La Réponse de l’Union Européenne à la Compétition Chinoise

Contexte de la Célébration à Bruxelles

Les leaders de l’Union Européenne (UE) se sont réunis à Bruxelles le 19 juin pour aborder le défi croissant que représente la concurrence chinoise. Lors de cette première journée de la cumbre, ils ont discuté des moyens d’équilibrer leurs relations commerciales avec la Chine tout en maintenant un dialogue constructif pour éviter une guerre commerciale.

Besoin d’Instruments Renforcés

L’un des principaux sujets de discussion a été la nécessité pour la Commission Européenne de développer de nouveaux outils pour se défendre contre la montée en puissance économique de la Chine. Les vingt-sept pays membres s’accordent sur le fait que des “déséquilibres globaux macroéconomiques” nécessitent une réponse unie et dialogique. Ils souhaitent renforcer leur marché unique pour améliorer la compétitivité et réduire les dépendances économiques.

Stratégies pour une Autonomie Économique

Les dirigeants européens ont convenu de diversifier leurs approvisionnements et de renforcer leur autonomie stratégique. Ils ont souligné l’importance d’établir “un terrain de jeu plus juste” au niveau international, ce qui implique des dialogues constructifs avec les partenaires commerciaux pour protéger leurs intérêts économiques. Ce dialogue est crucial dans le contexte d’un déficit commercial avec la Chine, estimé à 350 milliards d’euros annuels.

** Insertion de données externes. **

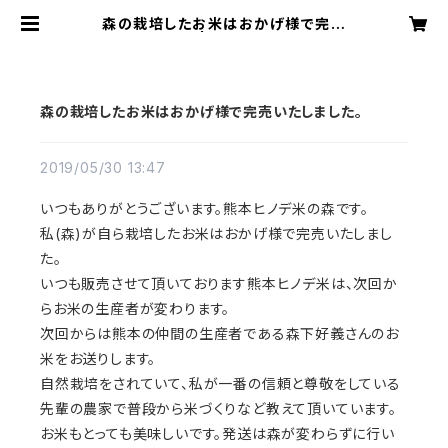
森の栽培したお米はおかげ様で完売
いたしました。 | 能登ごはん農場 お
米とごはんまわりの品々
森の栽培したお米はおかげ様で完売いたしました。
2019/05/30 13:47
いつもありがとうございます。熊本ヒノデ米の森です。
私(森)が自ら栽培したお米はおかげ様で完売いたしまし
た。
いつも販売させて頂いております熊本ヒノデ米は、次回か
らお米の生産者が変わります。
次回からは熊本の仲間の生産者である森下好義さんのお
米をお送りします。
自然栽培をされていて、私が一番の信頼と尊敬をしている
先輩の農家で普段から米づくりなど教えて頂いています。
お米もとっても美味しいです。発送は森が変わらずに行い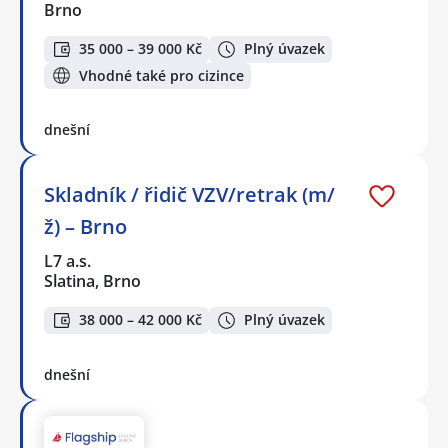
Brno
35 000 – 39 000 Kč
Plný úvazek
Vhodné také pro cizince
dnešní
Skladník / řidič VZV/retrak (m/
ž) – Brno
L7 a.s.
Slatina, Brno
38 000 – 42 000 Kč
Plný úvazek
dnešní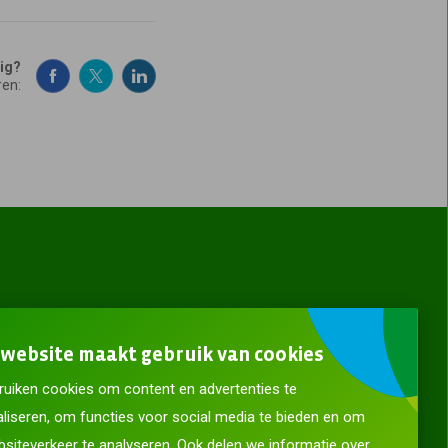
dig?
ren:
website maakt gebruik van cookies
uiken cookies om content en advertenties te
liseren, om functies voor social media te bieden en om
siteverkeer te analyseren. Ook delen we informatie over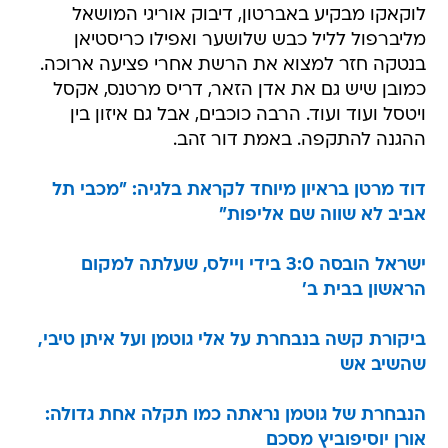
לוקאקו מבקיע באברטון, דיבוק אוריגי המושאל
מליברפול לליל כבש שלושער ואפילו כריסטיאן
בנטקה חזר למצוא את הרשת אחרי פציעה ארוכה.
כמובן שיש גם את אדן הזאר, דריס מרטנס, אקסל
ויטסל ועוד ועוד. הרבה כוכבים, אבל גם איזון בין
ההגנה להתקפה. באמת דור זהב.
דוד מרטן בראיון מיוחד לקראת בלגיה: "מכבי תל
אביב לא שווה שם אליפות"
ישראל הובסה 3:0 בידי ויילס, שעלתה למקום
הראשון בבית ב'
ביקורת קשה בנבחרת על אלי גוטמן ועל איתן טיבי,
שהשיב אש
הנבחרת של גוטמן נראתה כמו תקלה אחת גדולה:
אורן יוסיפוביץ מסכם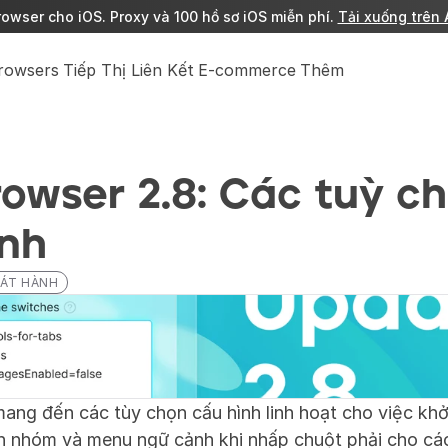
owser cho iOS. Proxy và 100 hồ sơ iOS miễn phí. 
Tải xuống trên 
Browsers
Tiếp Thị Liên Kết
E-commerce
Thêm
owser 2.8: Các tuỳ ch
ệnh
ÁT HÀNH
ang đến các tùy chọn cấu hình linh hoạt cho việc khởi 
n nhóm và menu ngữ cảnh khi nhấp chuột phải cho các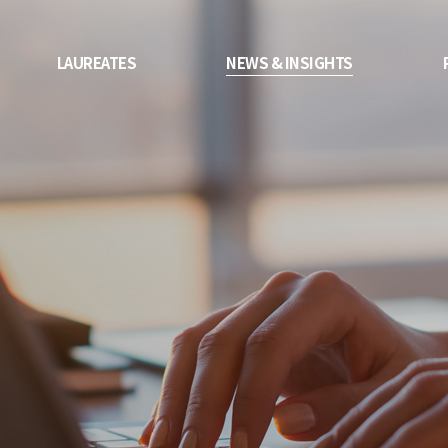
LAUREATES
NEWS & INSIGHTS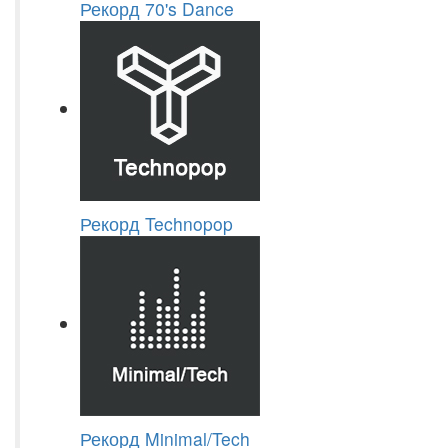
Рекорд 70's Dance
Рекорд Technopop
Рекорд Minimal/Tech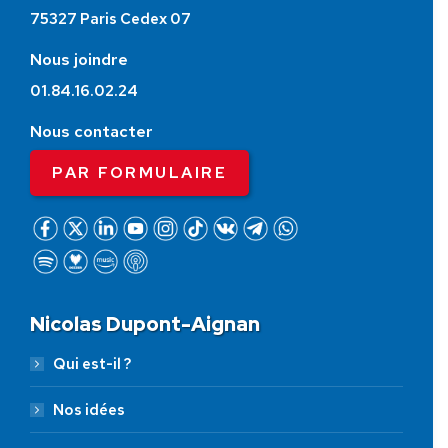
75327 Paris Cedex 07
Nous joindre
01.84.16.02.24
Nous contacter
PAR FORMULAIRE
Nicolas Dupont-Aignan
Qui est-il ?
Nos idées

Innovations dans la Politique Commerciale

La discussion s’est intensifiée après que la présidente de la Commission Européenne, Ursula von der Leyen, a questionné l’efficacité des mesures existantes contre la Chine. Il a été proposé de concevoir de nouveaux instruments de politique commerciale pour adresser ce qu’elle considère comme une situation “insoutenable”.

Proposition Française

La France a pris l’initiative en suggérant la création d’une “nouvelle outil de résistance”, conçue pour augmenter les droits de douane ou imposer des quotas lorsque les fournitures en provenance d’un pays spécifique dépassent un certain seuil. Cette proposition vise à renforcer la protection de l’économie européenne face à une concentration d’approvisionnements.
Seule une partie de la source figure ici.